What the exercise asks: Having found the line that holds "Últimos publicados", give that line and all lines after it again, word for word, through the end of the data below.

[Entries taken from a collection]
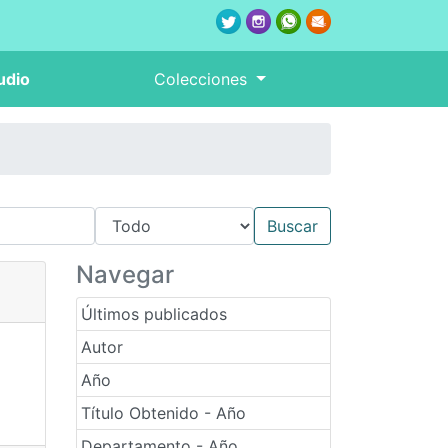
udio
Colecciones
Navegar
Últimos publicados
Autor
Año
Título Obtenido - Año
Departamento - Año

Solved exercise:
Últimos publicados
Autor
Año
Título Obtenido - Año
Departamento - Año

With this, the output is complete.